### What to produce:
When a line of the records contains "search", copy it.

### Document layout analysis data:
● ● ●
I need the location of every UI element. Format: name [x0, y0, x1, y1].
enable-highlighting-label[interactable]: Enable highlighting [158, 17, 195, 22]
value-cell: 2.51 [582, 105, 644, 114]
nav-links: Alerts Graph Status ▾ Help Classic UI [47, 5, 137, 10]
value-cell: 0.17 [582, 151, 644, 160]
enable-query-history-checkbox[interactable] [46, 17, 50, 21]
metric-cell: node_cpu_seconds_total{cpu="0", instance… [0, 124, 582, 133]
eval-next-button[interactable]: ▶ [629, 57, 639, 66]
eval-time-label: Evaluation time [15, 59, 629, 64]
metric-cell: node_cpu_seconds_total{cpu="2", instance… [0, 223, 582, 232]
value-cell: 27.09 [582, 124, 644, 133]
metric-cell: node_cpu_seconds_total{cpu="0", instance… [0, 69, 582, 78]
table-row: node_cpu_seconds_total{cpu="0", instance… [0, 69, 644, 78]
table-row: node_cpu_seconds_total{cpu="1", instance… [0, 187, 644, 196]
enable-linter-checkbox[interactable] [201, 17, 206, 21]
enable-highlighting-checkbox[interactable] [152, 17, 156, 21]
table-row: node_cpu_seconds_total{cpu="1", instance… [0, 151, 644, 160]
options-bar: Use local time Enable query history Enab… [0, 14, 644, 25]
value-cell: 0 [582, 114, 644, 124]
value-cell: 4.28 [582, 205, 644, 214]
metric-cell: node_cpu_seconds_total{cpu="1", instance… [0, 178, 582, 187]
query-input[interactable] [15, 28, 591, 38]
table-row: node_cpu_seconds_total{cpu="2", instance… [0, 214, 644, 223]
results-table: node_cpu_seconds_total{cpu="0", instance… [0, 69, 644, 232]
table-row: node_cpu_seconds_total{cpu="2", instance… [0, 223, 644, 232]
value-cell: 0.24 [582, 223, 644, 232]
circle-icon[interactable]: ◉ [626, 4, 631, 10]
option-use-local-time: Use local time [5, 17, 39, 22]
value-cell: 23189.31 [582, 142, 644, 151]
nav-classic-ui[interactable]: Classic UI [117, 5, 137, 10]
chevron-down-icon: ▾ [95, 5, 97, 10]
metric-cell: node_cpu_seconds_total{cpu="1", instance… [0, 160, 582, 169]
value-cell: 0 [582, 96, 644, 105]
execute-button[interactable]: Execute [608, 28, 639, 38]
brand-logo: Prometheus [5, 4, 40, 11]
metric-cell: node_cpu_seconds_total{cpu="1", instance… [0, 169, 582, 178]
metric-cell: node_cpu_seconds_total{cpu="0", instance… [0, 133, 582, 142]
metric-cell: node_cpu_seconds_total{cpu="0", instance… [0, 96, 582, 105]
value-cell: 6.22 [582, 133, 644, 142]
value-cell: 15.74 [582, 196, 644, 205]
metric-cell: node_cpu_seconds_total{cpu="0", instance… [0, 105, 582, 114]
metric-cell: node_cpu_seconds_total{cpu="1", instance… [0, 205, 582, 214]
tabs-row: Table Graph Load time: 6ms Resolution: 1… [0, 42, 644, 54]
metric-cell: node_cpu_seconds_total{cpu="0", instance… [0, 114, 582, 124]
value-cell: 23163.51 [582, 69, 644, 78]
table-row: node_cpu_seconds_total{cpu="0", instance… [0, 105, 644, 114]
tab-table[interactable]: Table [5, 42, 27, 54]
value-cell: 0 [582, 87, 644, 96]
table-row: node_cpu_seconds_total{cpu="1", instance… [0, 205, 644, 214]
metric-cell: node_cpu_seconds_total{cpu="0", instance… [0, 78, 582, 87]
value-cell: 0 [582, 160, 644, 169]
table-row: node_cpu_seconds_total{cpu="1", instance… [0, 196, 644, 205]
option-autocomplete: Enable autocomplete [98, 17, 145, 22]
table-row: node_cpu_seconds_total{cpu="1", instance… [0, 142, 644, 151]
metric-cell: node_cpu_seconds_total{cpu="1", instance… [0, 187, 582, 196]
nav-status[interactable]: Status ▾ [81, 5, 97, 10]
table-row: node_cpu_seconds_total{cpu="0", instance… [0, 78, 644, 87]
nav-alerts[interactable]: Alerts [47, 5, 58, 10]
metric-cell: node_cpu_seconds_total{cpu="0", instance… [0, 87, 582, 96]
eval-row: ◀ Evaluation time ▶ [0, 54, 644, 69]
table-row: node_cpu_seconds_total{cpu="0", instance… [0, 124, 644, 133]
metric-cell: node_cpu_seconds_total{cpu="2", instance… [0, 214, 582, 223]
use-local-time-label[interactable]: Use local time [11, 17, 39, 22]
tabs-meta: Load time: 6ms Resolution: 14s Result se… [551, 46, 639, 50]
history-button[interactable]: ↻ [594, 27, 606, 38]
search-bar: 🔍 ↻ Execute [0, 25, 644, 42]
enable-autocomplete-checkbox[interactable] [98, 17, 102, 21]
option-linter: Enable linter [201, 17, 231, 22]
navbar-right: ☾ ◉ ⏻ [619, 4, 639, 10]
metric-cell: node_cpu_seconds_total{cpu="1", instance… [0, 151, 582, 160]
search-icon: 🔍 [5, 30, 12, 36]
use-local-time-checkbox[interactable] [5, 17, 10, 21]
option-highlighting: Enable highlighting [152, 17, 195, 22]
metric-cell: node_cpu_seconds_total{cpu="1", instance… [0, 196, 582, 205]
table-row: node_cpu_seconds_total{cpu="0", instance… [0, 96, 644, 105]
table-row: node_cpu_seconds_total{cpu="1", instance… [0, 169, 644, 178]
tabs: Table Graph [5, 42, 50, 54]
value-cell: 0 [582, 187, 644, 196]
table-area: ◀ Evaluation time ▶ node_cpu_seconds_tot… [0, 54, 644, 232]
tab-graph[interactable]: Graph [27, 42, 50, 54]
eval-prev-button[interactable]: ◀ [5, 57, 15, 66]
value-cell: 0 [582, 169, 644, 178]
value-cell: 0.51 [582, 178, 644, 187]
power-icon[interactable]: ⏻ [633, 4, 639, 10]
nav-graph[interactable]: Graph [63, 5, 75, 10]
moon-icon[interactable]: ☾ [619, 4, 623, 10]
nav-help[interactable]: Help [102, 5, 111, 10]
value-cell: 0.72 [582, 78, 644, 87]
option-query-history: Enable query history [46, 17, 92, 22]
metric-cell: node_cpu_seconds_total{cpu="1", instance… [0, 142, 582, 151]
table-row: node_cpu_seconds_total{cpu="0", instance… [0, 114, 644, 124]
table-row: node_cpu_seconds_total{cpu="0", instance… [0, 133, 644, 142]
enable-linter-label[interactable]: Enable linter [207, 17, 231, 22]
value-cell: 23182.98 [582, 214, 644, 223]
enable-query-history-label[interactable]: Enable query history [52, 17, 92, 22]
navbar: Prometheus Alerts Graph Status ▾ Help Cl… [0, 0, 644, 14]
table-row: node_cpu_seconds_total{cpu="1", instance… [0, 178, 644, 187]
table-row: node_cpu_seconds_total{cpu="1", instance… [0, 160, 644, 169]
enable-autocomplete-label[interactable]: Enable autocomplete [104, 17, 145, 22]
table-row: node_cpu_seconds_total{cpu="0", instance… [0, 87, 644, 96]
● ● ●
### Completed task:
search-bar: 🔍 ↻ Execute [0, 25, 644, 42]
search-icon: 🔍 [5, 30, 12, 36]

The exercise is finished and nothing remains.